What is needed: Using the listing below, work out how many lines carry the word "Скриншот", and state nothing but that number.

(Data to process Opens)

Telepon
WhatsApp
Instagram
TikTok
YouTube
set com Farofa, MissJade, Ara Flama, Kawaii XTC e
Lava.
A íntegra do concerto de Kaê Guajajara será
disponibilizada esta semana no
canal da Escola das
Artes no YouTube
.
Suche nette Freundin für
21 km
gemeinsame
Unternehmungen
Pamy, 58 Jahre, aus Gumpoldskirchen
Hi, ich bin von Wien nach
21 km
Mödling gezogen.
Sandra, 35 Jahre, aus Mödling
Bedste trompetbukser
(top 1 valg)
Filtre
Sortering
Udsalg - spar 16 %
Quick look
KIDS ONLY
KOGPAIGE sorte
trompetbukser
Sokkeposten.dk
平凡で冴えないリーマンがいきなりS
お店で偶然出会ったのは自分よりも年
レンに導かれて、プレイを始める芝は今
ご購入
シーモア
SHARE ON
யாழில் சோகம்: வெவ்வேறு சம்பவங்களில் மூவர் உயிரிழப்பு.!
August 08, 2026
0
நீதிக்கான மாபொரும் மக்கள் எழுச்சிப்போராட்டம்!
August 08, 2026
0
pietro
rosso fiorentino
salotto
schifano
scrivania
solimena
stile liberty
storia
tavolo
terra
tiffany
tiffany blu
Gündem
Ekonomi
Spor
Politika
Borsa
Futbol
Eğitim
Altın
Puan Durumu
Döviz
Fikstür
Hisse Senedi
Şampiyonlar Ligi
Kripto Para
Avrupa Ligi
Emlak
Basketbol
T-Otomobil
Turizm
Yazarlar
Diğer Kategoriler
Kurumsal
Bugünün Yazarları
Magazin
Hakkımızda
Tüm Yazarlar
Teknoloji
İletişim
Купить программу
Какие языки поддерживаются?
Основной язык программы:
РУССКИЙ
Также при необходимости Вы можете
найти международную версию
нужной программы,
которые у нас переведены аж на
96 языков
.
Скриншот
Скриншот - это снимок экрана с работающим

(Data to process Closes)

The completed task: 2